Instruction began the following afternoon. A Directed Reading Approach (D.R.A.) was demonstrated to the tutor with Jim by the elementary professor, and the format was followed considerably during the six weeks that followed. Broadening the context of a story seemed a bit strange to Jim at first; he hurried over or ignored the titles of stories and paid little attention to the pictures that accompanied them. Consideration time was spent talking about "big words and little words" (structural analysis) and how word families operate. The tutor read and recorded some stories, letting Jim follow along in his book. Gradually the concept of reading as speech-on-paper began to emerge. Jim's morale improved noticeably. He did not press so hard for a high oral reading rate, but began to read more for meaning. Although some reading was done orally, not every story was read out loud. "Reading does not have to be out loud to be reading" was a message Jim joyfully accepted. The tutor used a lot of patience with Jim, and he responded with a lot of determination. "I will learn to read this summer," was his declaration.
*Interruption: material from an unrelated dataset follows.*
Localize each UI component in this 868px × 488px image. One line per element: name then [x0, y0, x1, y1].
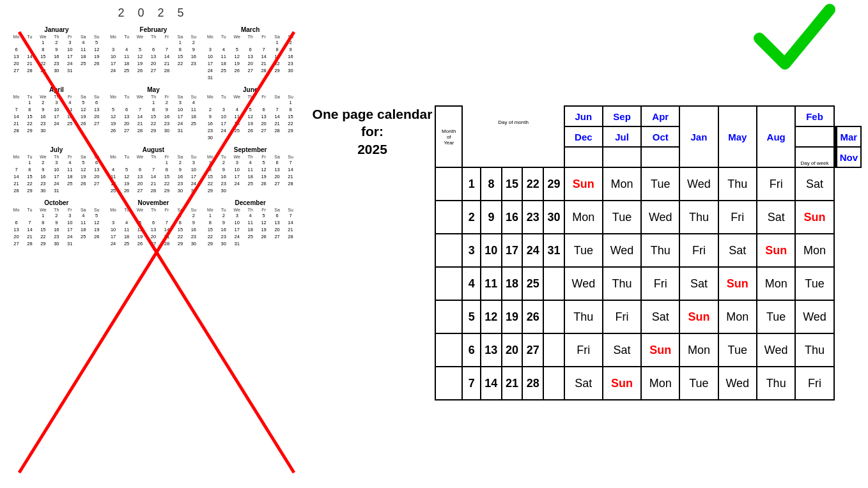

The posttest given at the end of six weeks by the elementary education professor showed that he had very nearly done exactly that. The A.R.I. was once again used. Since Jim was no longer striving for a high oral reading rate it took about two hours to reach his frustrational level. One break was taken,more for the professor than for the student. Jim scored higher on the graded paragraphs than on the isolated word lists, showing that he had learned to use contextual clues. His instructional level was seventh grade and frustrational level was eighth grade. He had gained six years growth in reading in six weeks.'
Some modifiers and disclaimers would be appropriate at this point. First of all, the eighth grade frustrational level obtained may have been from shutting Jim down a little early. He was not at frustration on comprehension and was actually one word recognition error short of frustration at the eighth grade level. Given the proximity to frustration, however, the testing was stopped. In fairness to Jim's teachers of the previous eleven years, it may have been that the skills that Jim evidenced on the posttest were skills that he had learned before, but had forgotten in the rush to show a high oral reading rate in front of his peers. The favorable affective climate generated by the tutor may have unleashed some of this pent-up knowledge. His oral reading rate on the ARI during the posttest rarely went above 100 words per minute. On the posttest, Jim showed a much more balanced approach to word attack skills, trying sight word recognition first, then phonics, then reading several words past the problem word for context clues, and then using structural analysis. He was not allowed to use a dictionary while taking the A.R.I. But now, at least, he has more flexibility at word attack than he had had before.
It could not be said that the things that worked so well for this Indian boy would work for every student. But this incident does show what a little knowledge of the language-acquistion process and a lot of motivation can do.

The above post was co-written some years ago, when I was teaching at SOSU.  I was the tutor mentioned above.  Having never taken any classes in teaching reading, or in elementary education, I was nevertheless able to work with this young man successfully, thanks to the help I received from my co-authors.  While I was teaching full-time there during the school year, I worked during the summer as a tutor.